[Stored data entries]
--- START ---

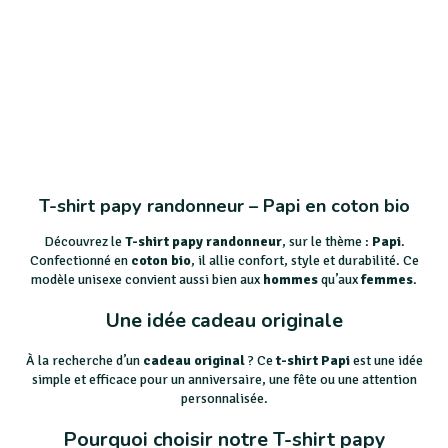
T-shirt papy randonneur – Papi en coton bio
Découvrez le
T-shirt papy randonneur
, sur le thème :
Papi
.
Confectionné en
coton bio
, il allie confort, style et durabilité. Ce
modèle unisexe convient aussi bien aux
hommes
qu’aux
femmes
.
Une idée cadeau originale
À la recherche d’un
cadeau original
? Ce
t-shirt Papi
est une idée
simple et efficace pour un anniversaire, une fête ou une attention
personnalisée.
Pourquoi choisir notre T-shirt papy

--- END ---

Would you filter the records and copy out each line containing "randonneur"?

T-shirt papy randonneur – Papi en coton bio
T-shirt papy randonneur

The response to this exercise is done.